(RECORDS FOR THE EXERCISE)

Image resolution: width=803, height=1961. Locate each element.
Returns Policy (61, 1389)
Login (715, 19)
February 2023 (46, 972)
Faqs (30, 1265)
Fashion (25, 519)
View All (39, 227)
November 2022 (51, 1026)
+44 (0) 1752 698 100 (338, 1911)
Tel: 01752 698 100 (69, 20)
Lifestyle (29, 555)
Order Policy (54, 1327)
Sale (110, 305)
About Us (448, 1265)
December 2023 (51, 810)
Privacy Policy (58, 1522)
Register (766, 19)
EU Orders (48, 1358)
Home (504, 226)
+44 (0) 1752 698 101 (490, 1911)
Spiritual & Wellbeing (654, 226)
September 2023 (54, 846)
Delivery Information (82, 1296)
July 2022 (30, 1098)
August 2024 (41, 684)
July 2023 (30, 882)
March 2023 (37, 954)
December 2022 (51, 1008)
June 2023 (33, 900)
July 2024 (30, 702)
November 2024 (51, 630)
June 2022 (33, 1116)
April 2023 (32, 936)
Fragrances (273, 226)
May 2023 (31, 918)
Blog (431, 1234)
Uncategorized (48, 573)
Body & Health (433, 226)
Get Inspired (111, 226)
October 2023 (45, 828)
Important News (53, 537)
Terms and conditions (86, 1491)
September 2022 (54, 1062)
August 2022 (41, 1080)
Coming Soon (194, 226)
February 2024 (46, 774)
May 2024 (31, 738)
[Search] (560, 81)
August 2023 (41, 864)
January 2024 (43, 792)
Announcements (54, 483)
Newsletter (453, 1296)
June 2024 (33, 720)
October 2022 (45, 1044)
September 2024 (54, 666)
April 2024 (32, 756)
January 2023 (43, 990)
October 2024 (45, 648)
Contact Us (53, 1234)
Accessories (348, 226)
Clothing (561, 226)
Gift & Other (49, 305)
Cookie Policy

(End RECORDS FOR THE EXERCISE)

_WORK ITEM_. Would you output the full listing exactly as it stands?

_RESULT_.
Image resolution: width=803, height=1961. Locate each element.
Returns Policy (61, 1389)
Login (715, 19)
February 2023 (46, 972)
Faqs (30, 1265)
Fashion (25, 519)
View All (39, 227)
November 2022 (51, 1026)
+44 (0) 1752 698 100 (338, 1911)
Tel: 01752 698 100 (69, 20)
Lifestyle (29, 555)
Order Policy (54, 1327)
Sale (110, 305)
About Us (448, 1265)
December 2023 (51, 810)
Privacy Policy (58, 1522)
Register (766, 19)
EU Orders (48, 1358)
Home (504, 226)
+44 (0) 1752 698 101 (490, 1911)
Spiritual & Wellbeing (654, 226)
September 2023 (54, 846)
Delivery Information (82, 1296)
July 2022 (30, 1098)
August 2024 (41, 684)
July 2023 (30, 882)
March 2023 (37, 954)
December 2022 (51, 1008)
June 2023 (33, 900)
July 2024 (30, 702)
November 2024 (51, 630)
June 2022 (33, 1116)
April 2023 (32, 936)
Fragrances (273, 226)
May 2023 (31, 918)
Blog (431, 1234)
Uncategorized (48, 573)
Body & Health (433, 226)
Get Inspired (111, 226)
October 2023 (45, 828)
Important News (53, 537)
Terms and conditions (86, 1491)
September 2022 (54, 1062)
August 2022 (41, 1080)
Coming Soon (194, 226)
February 2024 (46, 774)
May 2024 (31, 738)
[Search] (560, 81)
August 2023 (41, 864)
January 2024 (43, 792)
Announcements (54, 483)
Newsletter (453, 1296)
June 2024 (33, 720)
October 2022 (45, 1044)
September 2024 (54, 666)
April 2024 (32, 756)
January 2023 (43, 990)
October 2024 (45, 648)
Contact Us (53, 1234)
Accessories (348, 226)
Clothing (561, 226)
Gift & Other (49, 305)
Cookie Policy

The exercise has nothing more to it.